Evaluation of Dosimetric and Geometric Accuracy of Gated Lung SBRT with CIRS Lung Motion Phantom
S Yu*, B Han, L Wang, E Mok, Stanford University Cancer Center, Stanford, CASU-C-141-2 Sunday 1:00PM - 1:55PM Room: 141
Purpose: To evaluate the dosimetric and geometric accuracy of the gated SBRT delivery using film measurements and intra-fractional kV images with predefined software-markers.
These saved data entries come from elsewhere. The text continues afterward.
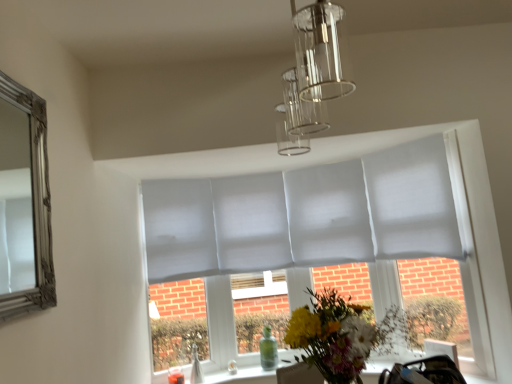 You are a GUI agent. You are given a task and a screenshot of the screen. Output one action in this format:
    pyautogui.click(x=<x>, y=<y>)
    Task: Click on the fluffy bouquet at center
    
    Given the screenshot: What is the action you would take?
    pyautogui.click(x=341, y=335)

In order to face transparent glass vase at lower center, which ranks as the 1th glass vase in back-to-front order, should I rotate leftwards or rightwards?

It's best to rotate right around 1.491 degrees.

Image resolution: width=512 pixels, height=384 pixels. What do you see at coordinates (268, 350) in the screenshot? I see `transparent glass vase at lower center, the 2th glass vase viewed from the left` at bounding box center [268, 350].

Locate an element on the screen. fluffy bouquet at center is located at coordinates (341, 335).

Is clear glass vase at lower center, the 2th glass vase viewed from the right, wider or thinner than clear glass chandelier at upper center?

Clearly, clear glass vase at lower center, the 2th glass vase viewed from the right, has less width compared to clear glass chandelier at upper center.

Would you say clear glass vase at lower center, which ranks as the 1th glass vase in front-to-back order, is inside or outside clear glass chandelier at upper center?

clear glass vase at lower center, which ranks as the 1th glass vase in front-to-back order, is not enclosed by clear glass chandelier at upper center.

Is clear glass vase at lower center, which ranks as the 1th glass vase in front-to-back order, not near clear glass chandelier at upper center?

clear glass vase at lower center, which ranks as the 1th glass vase in front-to-back order, is positioned a significant distance from clear glass chandelier at upper center.

Does clear glass vase at lower center, which ranks as the 1th glass vase in front-to-back order, appear on the left side of clear glass chandelier at upper center?

Yes.

Is clear glass vase at lower center, the 2th glass vase viewed from the right, at the back of clear glass chandelier at upper center?

That's not correct — clear glass chandelier at upper center is not looking away from clear glass vase at lower center, the 2th glass vase viewed from the right.

Is clear glass chandelier at upper center taller or shorter than clear glass vase at lower center, marked as the second glass vase in a back-to-front arrangement?

Considering their sizes, clear glass chandelier at upper center has more height than clear glass vase at lower center, marked as the second glass vase in a back-to-front arrangement.

Is clear glass chandelier at upper center positioned in front of clear glass vase at lower center, arranged as the 1th glass vase when viewed from the left?

Yes, clear glass chandelier at upper center is in front of clear glass vase at lower center, arranged as the 1th glass vase when viewed from the left.

Is clear glass chandelier at upper center positioned with its back to transparent glass vase at lower center, arranged as the 2th glass vase when viewed from the front?

clear glass chandelier at upper center does not have its back to transparent glass vase at lower center, arranged as the 2th glass vase when viewed from the front.

Is clear glass chandelier at upper center positioned behind transparent glass vase at lower center, which is the 1th glass vase in right-to-left order?

No, clear glass chandelier at upper center is closer to the viewer.

Between clear glass chandelier at upper center and transparent glass vase at lower center, which ranks as the 1th glass vase in back-to-front order, which one has smaller size?

transparent glass vase at lower center, which ranks as the 1th glass vase in back-to-front order, is smaller.

From the image's perspective, which one is positioned higher, fluffy bouquet at center or clear glass vase at lower center, the 2th glass vase viewed from the right?

fluffy bouquet at center is shown above in the image.

Considering the relative sizes of fluffy bouquet at center and clear glass vase at lower center, which ranks as the 1th glass vase in front-to-back order, in the image provided, is fluffy bouquet at center taller than clear glass vase at lower center, which ranks as the 1th glass vase in front-to-back order,?

Yes.

Which point is more forward, (306, 359) or (191, 353)?

The point (306, 359) is more forward.

Between fluffy bouquet at center and clear glass vase at lower center, which ranks as the 1th glass vase in front-to-back order, which one has larger size?

fluffy bouquet at center is bigger.

Can you tell me how much fluffy bouquet at center and transparent glass vase at lower center, which is the 1th glass vase in right-to-left order, differ in facing direction?

There is a 85.7-degree angle between the facing directions of fluffy bouquet at center and transparent glass vase at lower center, which is the 1th glass vase in right-to-left order.

Does fluffy bouquet at center have a greater height compared to transparent glass vase at lower center, which is the 1th glass vase in right-to-left order?

Yes.

Identify the location of the 1st glass vase counting from the left of the fluffy bouquet at center. (268, 350).

Which is more to the right, transparent glass vase at lower center, the 2th glass vase viewed from the left, or clear glass chandelier at upper center?

Positioned to the right is clear glass chandelier at upper center.

Identify the location of light fixture that appears in front of the transparent glass vase at lower center, which is the 1th glass vase in right-to-left order. The width and height of the screenshot is (512, 384). (313, 75).

Which is in front, transparent glass vase at lower center, arranged as the 2th glass vase when viewed from the front, or clear glass chandelier at upper center?

clear glass chandelier at upper center is in front.

How many degrees apart are the facing directions of transparent glass vase at lower center, arranged as the 2th glass vase when viewed from the front, and clear glass chandelier at upper center?

transparent glass vase at lower center, arranged as the 2th glass vase when viewed from the front, and clear glass chandelier at upper center are facing 90.5 degrees away from each other.

Is clear glass chandelier at upper center aimed at fluffy bouquet at center?

No.

What are the coordinates of `light fixture that is above the fluffy bouquet at center (from a real-world perspective)` in the screenshot? It's located at (313, 75).

Between clear glass chandelier at upper center and fluffy bouquet at center, which one has larger size?

With larger size is clear glass chandelier at upper center.

From the picture: Is clear glass chandelier at upper center situated inside fluffy bouquet at center or outside?

The correct answer is: outside.

Identify the location of glass vase that is the 2nd object located below the clear glass chandelier at upper center (from the image's perspective). (196, 367).

You are a GUI agent. You are given a task and a screenshot of the screen. Output one action in this format:
    pyautogui.click(x=<x>, y=<y>)
    Task: Click on the 1st glass vase behind the clear glass chandelier at upper center
    This screenshot has width=512, height=384.
    Given the screenshot: What is the action you would take?
    pyautogui.click(x=196, y=367)

From the image, which object appears to be nearer to clear glass vase at lower center, arranged as the 1th glass vase when viewed from the left, clear glass chandelier at upper center or transparent glass vase at lower center, the 2th glass vase viewed from the left?

The object closer to clear glass vase at lower center, arranged as the 1th glass vase when viewed from the left, is transparent glass vase at lower center, the 2th glass vase viewed from the left.

Based on their spatial positions, is clear glass vase at lower center, arranged as the 1th glass vase when viewed from the left, or fluffy bouquet at center further from transparent glass vase at lower center, which is the 1th glass vase in right-to-left order?

fluffy bouquet at center.

Based on their spatial positions, is clear glass chandelier at upper center or transparent glass vase at lower center, the 2th glass vase viewed from the left, further from fluffy bouquet at center?

Among the two, transparent glass vase at lower center, the 2th glass vase viewed from the left, is located further to fluffy bouquet at center.

Looking at the image, which one is located closer to clear glass vase at lower center, the 2th glass vase viewed from the right, fluffy bouquet at center or transparent glass vase at lower center, the 2th glass vase viewed from the left?

transparent glass vase at lower center, the 2th glass vase viewed from the left, is positioned closer to the anchor clear glass vase at lower center, the 2th glass vase viewed from the right.

Which object lies nearer to the anchor point transparent glass vase at lower center, arranged as the 2th glass vase when viewed from the front, clear glass chandelier at upper center or fluffy bouquet at center?

Among the two, fluffy bouquet at center is located nearer to transparent glass vase at lower center, arranged as the 2th glass vase when viewed from the front.

Looking at the image, which one is located closer to fluffy bouquet at center, transparent glass vase at lower center, arranged as the 2th glass vase when viewed from the front, or clear glass vase at lower center, which ranks as the 1th glass vase in front-to-back order?

Based on the image, transparent glass vase at lower center, arranged as the 2th glass vase when viewed from the front, appears to be nearer to fluffy bouquet at center.

Looking at the image, which one is located further to fluffy bouquet at center, transparent glass vase at lower center, arranged as the 2th glass vase when viewed from the front, or clear glass chandelier at upper center?

transparent glass vase at lower center, arranged as the 2th glass vase when viewed from the front, is further to fluffy bouquet at center.

Estimate the real-world distances between objects in this image. Which object is further from clear glass chandelier at upper center, clear glass vase at lower center, which ranks as the 1th glass vase in front-to-back order, or fluffy bouquet at center?

Based on the image, clear glass vase at lower center, which ranks as the 1th glass vase in front-to-back order, appears to be further to clear glass chandelier at upper center.

Where is `glass vase positioned between clear glass chandelier at upper center and transparent glass vase at lower center, the 2th glass vase viewed from the left, from near to far`? This screenshot has width=512, height=384. glass vase positioned between clear glass chandelier at upper center and transparent glass vase at lower center, the 2th glass vase viewed from the left, from near to far is located at coordinates (196, 367).

This screenshot has width=512, height=384. I want to click on flower located between clear glass chandelier at upper center and transparent glass vase at lower center, which ranks as the 1th glass vase in back-to-front order, in the depth direction, so click(x=341, y=335).

The width and height of the screenshot is (512, 384). What are the coordinates of `glass vase between fluffy bouquet at center and transparent glass vase at lower center, arranged as the 2th glass vase when viewed from the front, in the front-back direction` in the screenshot? It's located at (196, 367).

The width and height of the screenshot is (512, 384). Find the location of `flower between clear glass chandelier at upper center and clear glass vase at lower center, arranged as the 1th glass vase when viewed from the left, along the z-axis`. flower between clear glass chandelier at upper center and clear glass vase at lower center, arranged as the 1th glass vase when viewed from the left, along the z-axis is located at coordinates (341, 335).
Methods: End-to-end tests of gated SBRT delivery were performed using a Varian TrueBeam™ linac and a CIRS lung motion phantom with targets of 1 and 2 cm in diameter and implanted fiducials. 4DCT images of the phantom were acquired with 1 mm slice thickness. RapidArc plans were created in Eclipse TPS with software-markers placed on the fiducials at maximal expiration. SBRT plans were delivered to the phantom in stationary and in gating mode (2 mm and 5 mm-gating window). Plans were also delivered with 5 mm targets shift with respect to the boney anatomy in stationary mode and 10% phase shift in 2 mm-gating mode. To investigate the dosimetric accuracy, dose was measured by EBT3 film and compared with the TPS calculation (AcurosXB algorithm) using γ-index criteria (3mm distance-to-agreement and 3% dose-difference). The geometric accuracy was evaluated using kV intra-fraction images of the fiducials relative to the predefined software-markers.
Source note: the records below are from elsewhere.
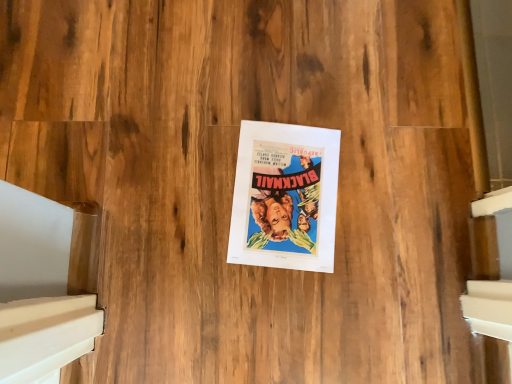 You are a GUI agent. You are given a task and a screenshot of the screen. Output one action in this format:
    pyautogui.click(x=<x>, y=<y>)
    Task: Click on the vacant area that is in front of matte paper poster at center
    Image resolution: width=512 pixels, height=384 pixels.
    Given the screenshot: What is the action you would take?
    (x=218, y=274)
Results: Comparing with the stationary mode, the percentage passing γ-index (%γ) for 1 cm target decreased significantly from 98.0% to 94.8% (2 mm-gating window) and 84.3% (5 mm-gating window) while for 2 cm target %γ decreased from 99.5% to 99.2% (2 mm-gating window) and 86.6% (5 mm-gating window). The %γ for the conditions of target shift and phase shift for the 2 cm target were 89.0% and 89.9%, respectively. Geometric deviation was less than 0.05 mm, except for the phase shift condition (0.45 mm).
Conclusion: Higher dosimetric impact from motion was found for the smaller target. With a proper gating window the planned dose can be accurately delivered with the use of kV intra-fraction image and software-maker to ensure the geometric accuracy during treatment.